A chemical that acts at molecular level causing a perturbation in the biology of the organism exposed to it.
Key Event (KE)
A measurable change in the biological or physiological state of the organism which eventually leads to an adverse effect.
Adverse Outcome (AO)
The terminal KE that corresponds to the stressor-induced adverse effect.
Molecular Initiating Event (MIE)
The originating KE that corresponds to the stressor-induced molecular event.
Adverse Outcome Pathway (AOP)
A linear sequence of events that captures information on a biological target perturbed by a stressor (MIE), and the cascade of KEs following this perturbation that culminates into one or more AOs.
Level of relevance
A qualitative score used to identify the relevance of stressor-AOP association within the stressor-AOP network.
Coverage score (CS)
Fraction of KEs associated with the stressor for a given AOP. A real number between 0 and 1.
Stressor-AOP network
A bipartite graph that links stressors to different AOPs.
Stressor-species network
A bipartite graph that links stressors to different species where the edge attribute is either toxicity value or bioconcentration factor signifying.
Species Sensitivity Distribution (SSD)
A statistical tool used to perform ecological risk assessment based on chronic/acute toxicity data.
SSD Toolbox
A MATLAB based tool developed by the US EPA to construct SSDs.
ssdtools
A R-based package developed by developed by the Ministry of Environment and Climate Change Strategy of British Columbia to construct SSDs.
Best-fit model
The statistical distribution that fits to the cumulative toxicity data based on the minimum corrected Akaike Information Criterion (AICc). The statistical distributions used are - Log-Normal, Log-Logistic, Log-Gumbel, Weibull and BurrIII.
Model average values
A weighted statistical average of a quantity calculated across five statistical distributions - Log-Normal, Log-Logistic, Log-Gumbel, Weibull and BurrIII.
HC05
The harzardous concentration of a chemical which is harmful to 5% of the species in the environment derived using a SSD.
Users can navigate to the BROWSE page to browse all heavy metals. Clicking on a button in the BROWSE page leads to the chemical-specific pages tabulating the corresponding chemicals along with the links to the networks and downloadable files.
NAVIGATING CHEMICALS PAGE
Users can navigate to the chemical page by using the navigation sidebar. Further, the users can navigate to the corresponding chemical information page in CAS Common Chemistry or in PubChem by clicking on the corresponding chemical identifier in the 'Chemicals List'.

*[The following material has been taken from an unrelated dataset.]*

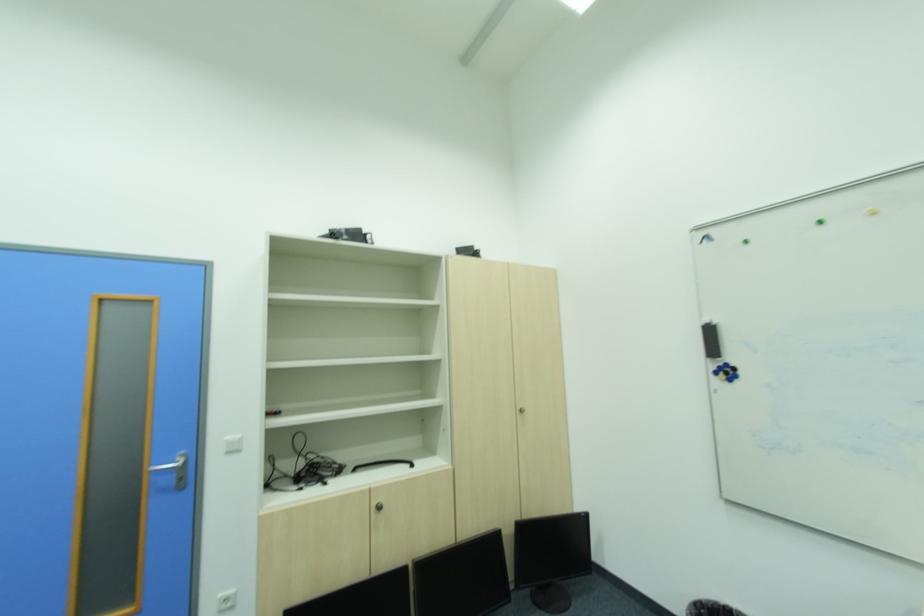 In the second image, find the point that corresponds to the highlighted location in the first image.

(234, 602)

VISUALIZE OR DOWNLOAD NETWORKS
Users can navigate to any of the sections within the chemical page containing corresponding data to either visualize the network by clicking 'Visualize Network' or download the network in Cytoscape file format by clicking on 'Download Network'. This downloaded file can be viewed using a local Cytoscape software. Once the user clicks on the 'Visualize Network' option they can click on the 'Return' button on top-left of the screen to navigate back to the previous section.
SELECTION OF NODES
The network visualization page for a chemical is interactive. Users can select and drag any of the nodes. Also, they can select a group of nodes by holding the cursor and choosing the nodes with a rectangular selection box. Once selected, users can move the group around by clicking and holding one of the nodes in the group.
ZOOM IN/OUT
Users can zoom in and out by using the scroll gesture on their touchpad or by using the scroll button on their mouse. Users can click on 'Fit to window' option on the right panel to fit the network to the screen size.
DRAG NETWORK CANVAS
Sometimes the networks are too large to fit the screen. In such cases, users can click and hold (in MacOS) or double-click and hold (in Windows) to activate the drag canvas option and continue holding and move the cursor around the screen to navigate through the canvas.
GETTING THE EDGE ATTRIBUTES IN THE NETWORK VISUALIZATION PAGE
To retrieve the edge attributes of an edge of interest in the network visualization page, users can select the edge of interest, then select the 'Show/Hide Table' option on the right panel and navigate to the Edge information tab at the bottom of the screen. Here, users can scroll left or right to get all edge attributes including 'Level of Relevance' and 'Coverage Score'.
SSD
Users can view the SSD plots by clicking on 'View Plot'. Further, users can download the raw data used to construct SSD by clicking on 'Download Data'.
DISCLAIMER
The authors are not liable for any inaccuracies or omissions of chemicals or their associations with Adverse Outcome Pathways (AOPs) and different species on this website. Users are advised to exercise their own discretion when assessing the weight of evidence for heavy metals and AOP associations. HC05 values and other statistics derived from Species Sensitivity Distributions (SSDs) should be interpreted cautiously and independently verified. The sole purpose of this website is to support future basic research, and it does not necessarily reflect the views or objectives of our employers or funders.